Artist: Robert Nall Title: Storm Station Medium: Oil on canvas, 18×24 Website: http://bobnall.com
“Many aspects of life inspire my work, but my latest body of work has been focused on communication. Current society is engrossed with the instant message; communicating through email, cell phone, and texting. Because many of our daily relationships are built on these instant communications, little room is left for the deeper understanding that comes from communications that are developed through the passage of time. My hope is that the time intensive build-up and accumulation of the materials in my work would point to building longevity in relationships through communication.“
“First and foremost, I am inspired by the process of art making which in my case is painting. I am continuously infatuated with the act of painting. How it feels, smells and looks during the painting process; even the steps leading up to the start of a painting are inspirational. However, it can be difficult to convey process to a viewer and sometimes nebulous inspirations need concrete ideas to make them more accessible to viewers. Second to process, my inspirations come from daily observations of the world around me. I am inspired by complex arrangements of objects or environments wherever I find them. A source could be anything from the utility poles to wildlife – urban, suburban or exurban landscapes. I am currently interested in things that divide and unify simultaneously. The division and unification dynamic creates a fragmented but connected symbiotic state. For me, this condition is a reflection of the modern world that is overwhelmed with high speed bytes and clips of information. I create encaustic multi-panel pieces that reflect the highly structured bytes and clips sentiment, while the gestural oil paintings reflect the speed and movement with hints of disorder.”

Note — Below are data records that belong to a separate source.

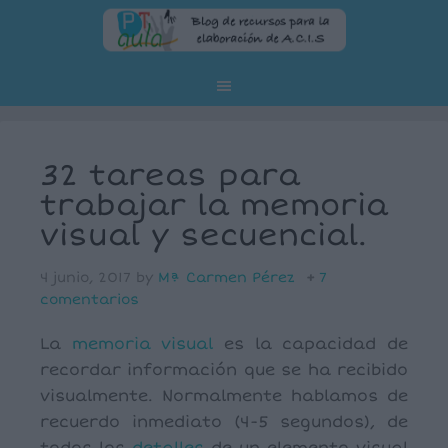
32 tareas para
trabajar la memoria
visual y secuencial.
4 junio, 2017
by
Mª Carmen Pérez
7
comentarios
La
memoria visual
es la capacidad de
recordar información que se ha recibido
visualmente. Normalmente hablamos de
recuerdo inmediato (4-5 segundos), de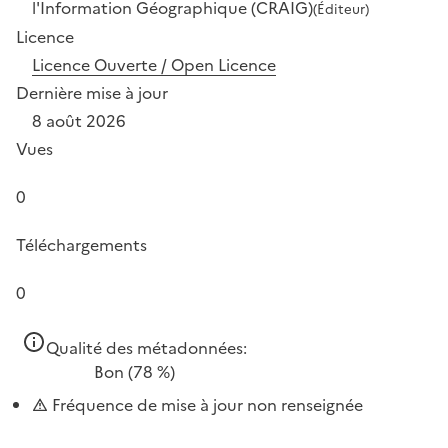
l'Information Géographique (CRAIG)
(Éditeur)
Licence
Licence Ouverte / Open Licence
Dernière mise à jour
8 août 2026
Vues
0
Téléchargements
0
Qualité des métadonnées:
Bon
(78 %)
Fréquence de mise à jour non renseignée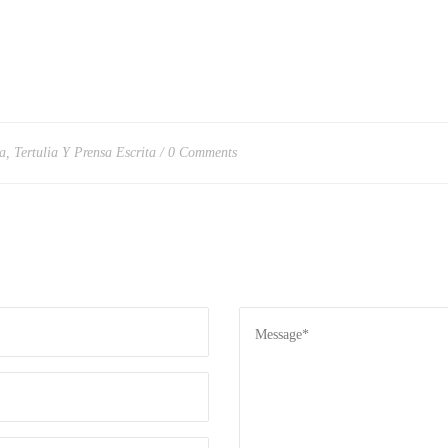
a
,
Tertulia Y Prensa Escrita
0 Comments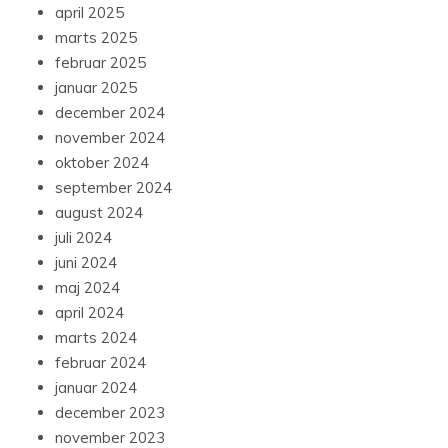
april 2025
marts 2025
februar 2025
januar 2025
december 2024
november 2024
oktober 2024
september 2024
august 2024
juli 2024
juni 2024
maj 2024
april 2024
marts 2024
februar 2024
januar 2024
december 2023
november 2023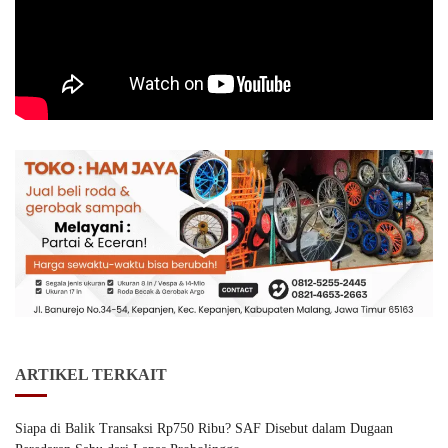
ARTIKEL TERKAIT
Siapa di Balik Transaksi Rp750 Ribu? SAF Disebut dalam Dugaan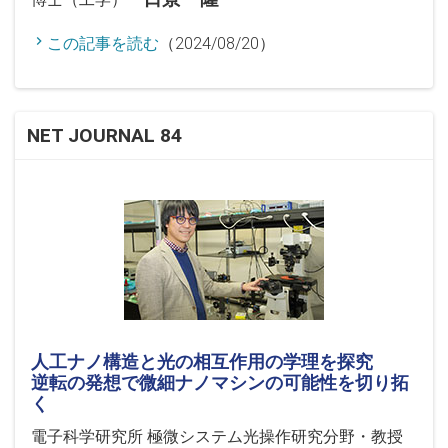
この記事を読む
（2024/08/20）
NET JOURNAL 84
人工ナノ構造と光の相互作用の学理を探究
逆転の発想で微細ナノマシンの可能性を切り拓
く
電子科学研究所 極微システム光操作研究分野・教授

“My work, or rather the act of creating the work has varying starting points of inspiration. But common among each approach is a desire to understand my (or our) intangible and unseen potentials. I often write short fiction, attempting to reconstruct memories and place them into the realm of metaphor. The visual works follow the writing in a non-linear fashion, but I think they are attempts to further construct this alternate reality so that I might understand another facet of my being.
All too frequently, I’ll find that I’ve delved too deeply into the abstract and so I return to the “surface” where I document and collect the objects and spaces of my immediate environment. I might investigate an artifact of the “real” with a scientific approach, picking it apart until it becomes an abstract world of molecular structures. Alternately, I might completely re-contextualize the object, using it simply as construction material for something else.
Inspiration is an elusive construct, and often I don’t recognize it until the process of making finds its stopping point and the residue of the inspiration is staring me in the face. Inevitably, the work fails to fulfill the original desire, and this failure is what leads to the next piece, the continuous cycle of trying to “get it.””
“My inspiration comes from the energy in a experience or a thought. It can be anything from the smells of Thai food, the feel of silk or the weight of heavy, warm evening air. I like to tap into the experience of all the senses. Sometimes I try and translate sound into painting. I see art as an energy transfer, from my mind to the two or three dimensional surface. The artwork then invites the viewer to receive the energy if they choose to.
About this piece: Some 12,000 feet bellow sea level, albino life thrives in otherworldly darkness, feeding off small creatures tucked into volcanic fissures. The powerful sense of hunger, an unquenched drive for survival, is expressed in the painting’s subtle shades of white mixed with gray, olive and ocher.”